What to produce. Send back every line of the data exactly.
Start of Information provided
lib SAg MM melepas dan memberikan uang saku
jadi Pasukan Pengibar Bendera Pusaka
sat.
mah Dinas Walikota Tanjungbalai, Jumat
End of Information provided
Reply to the task.
lib SAg MM melepas dan memberikan uang saku
jadi Pasukan Pengibar Bendera Pusaka
sat.
mah Dinas Walikota Tanjungbalai, Jumat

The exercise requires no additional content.